Plenty of critics blasted last year’s Pirates of the Caribbean: Dead Man’s Chest as bloated, but it seemed to me a fine mix of energetically choreographed adventure and Depp’s enthusiastic reprisal of Sparrow. At World’s End, however, turns out to be everything Chest’s fiercest detractors claimed it was—overstuffed, over-plotted and, most surprisingly, just plain dull.
And while none of the previous films were textbook examples of streamlined storytelling, at least they were buoyed by an understanding of where the focus needed to be. For one, it needs to be on Depp, who exemplifies the rare franchise built not on a premise, but on a performance. Yet Sparrow not only takes forever to appear but also disappears for other chunks of the film, getting few of the scenes that made him such an engaging creation in the first place.
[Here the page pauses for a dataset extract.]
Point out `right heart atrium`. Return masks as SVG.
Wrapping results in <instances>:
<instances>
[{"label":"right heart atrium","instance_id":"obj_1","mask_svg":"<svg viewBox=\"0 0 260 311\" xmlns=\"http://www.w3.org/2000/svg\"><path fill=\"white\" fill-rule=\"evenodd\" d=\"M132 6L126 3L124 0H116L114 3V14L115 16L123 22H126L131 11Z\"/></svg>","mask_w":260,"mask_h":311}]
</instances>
Meanwhile, Verbinski can’t even provide action with enough zip to counteract the narrative’s fat. At World’s End back-loads all the action into a climactic sea battle between Sparrow’s Black Pearl and Davy Jones’ Flying Dutchman on the rim of a swirling vortex. By that point, it’s so desperate to energize viewers it practically pummels them insensible. A few of the individual elements—including an impromptu wedding in the middle of a grand melee—crank up the sizzle, only to be doused by whatever Verbinski decides to throw into the frying pan next.
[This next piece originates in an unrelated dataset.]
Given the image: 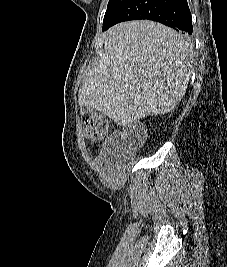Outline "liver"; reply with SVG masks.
<instances>
[{"label": "liver", "mask_w": 227, "mask_h": 267, "mask_svg": "<svg viewBox=\"0 0 227 267\" xmlns=\"http://www.w3.org/2000/svg\"><path fill=\"white\" fill-rule=\"evenodd\" d=\"M193 47L157 22L120 23L105 33L104 54L84 77L79 103L126 125L172 111L186 93Z\"/></svg>", "instance_id": "1"}]
</instances>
Despite all the CGI-abetted sequences, the Pirates films will be remembered best for Depp’s small comedic showcases. And once in a while, At World’s End stumbles on one such low-key bit of business—like the rivalry between Sparrow and Barbossa manifesting itself in the size of their spyglasses. But for every one of those bits, there’s a moment as ridiculous as buccaneer babe Elizabeth Swan’s (Keira Knightley) straight-faced pep talk to the pirate army. No one seemed able to convince Verbinski and company to stop puffing the film full of grandeur—or that 20 Depps in one scene isn’t the same as one Depp used correctly.